The integer part is (? distributive ?)

[icantadd]

the integer part is ... (?? distributive ??)

Homework Statement

Define the floor of a real number k where [k] is the least smallest integer from k.

I want to show that [a - b] = [a] -

Homework Equations

n/a

The Attempt at a Solution

[1.2 - 5.7] = [-3.8] = -4
[1.2] - [5.7] = 1 - 5 = -4

I am not sure how to go about generalizing the observation above to all numbers.

 

[CompuChip]

You don't:
[5.2 - 2.3] = [2.9] = 2
[5.2] - [2.3] = [5] - [2] = 3

Sorry

 

[icantadd]

Yes, thank you CompuChip. However I stated the problem wrong. What I am thinking is this:

Let a > 0. Then
[a - 0] = [a] - 0 and
[a - 1] = [a] - 1.

I only care about the values being subtracted from a of 0 and 1, nothing else. Then if b = 0 or 1, [a-b] = [a] - b.

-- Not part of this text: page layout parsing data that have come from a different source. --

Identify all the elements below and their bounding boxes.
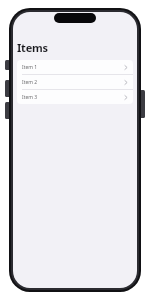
staticText: Item 2 [22,79,38,86]
staticText: Items [17,40,48,55]
other: Open [124,64,128,71]
other: Open [124,94,128,101]
other: Open [124,79,128,86]
button[interactable]: Item 2 [17,75,133,90]
staticText: Item 1 [22,64,38,71]
button[interactable]: Item 1 [17,60,133,75]
button[interactable]: Item 3 [17,90,133,104]
staticText: Item 3 [22,94,38,101]
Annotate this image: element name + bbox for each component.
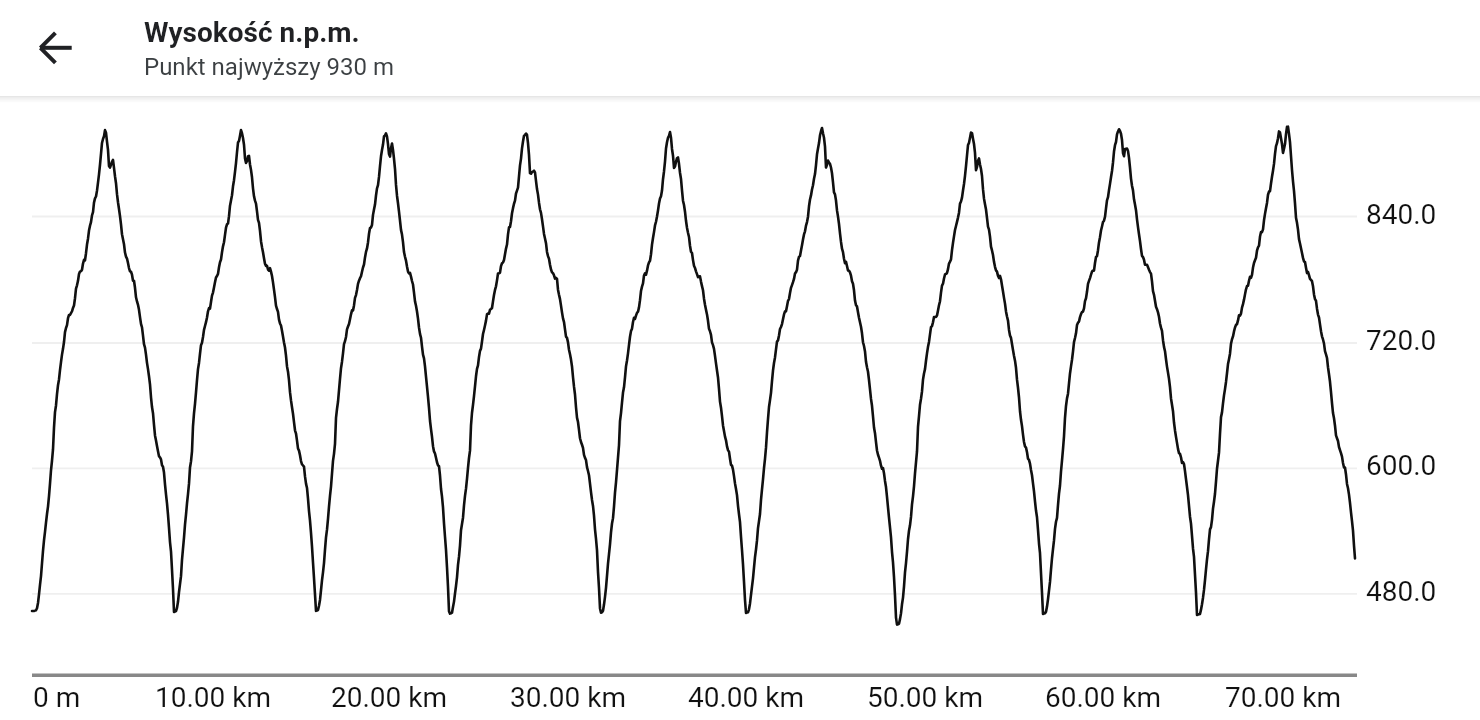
staticText: Wysokość n.p.m. [144, 16, 360, 49]
staticText: 60.00 km [1045, 681, 1162, 714]
staticText: 10.00 km [155, 681, 272, 714]
staticText: 720.0 [1366, 324, 1437, 357]
button[interactable]: Back [24, 24, 72, 72]
staticText: 0 m [33, 681, 81, 714]
staticText: 20.00 km [331, 681, 448, 714]
staticText: 600.0 [1366, 449, 1437, 482]
staticText: 40.00 km [688, 681, 805, 714]
staticText: 480.0 [1366, 575, 1437, 608]
staticText: 50.00 km [867, 681, 984, 714]
staticText: Punkt najwyższy 930 m [144, 53, 395, 81]
staticText: 840.0 [1366, 198, 1437, 231]
staticText: 70.00 km [1225, 681, 1342, 714]
staticText: 30.00 km [510, 681, 627, 714]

This should hold, correct? Demonstrating it works for 0 is easy. I don't know how to show it for 1, but here is my attempt:

a - 1 < a
Suppose a is an integer. Then [a - 1] = a - 1 = [a] - 1.
Suppose a is not an integer. I am not sure. It seems to work fine with all the tests I can give (a>0). I don't know how to write this.

 

[CompuChip]

Let x be any (positive, although it probably works for any) number. Then write x as n + f, with n an integer and f the fractional part (0 <= f < 1).

 

[icantadd]

Let x be any (positive, although it probably works for any) number. Then write x as n + f, with n an integer and f the fractional part (0 <= f < 1).

Yes, thank you. Work backwards, of course.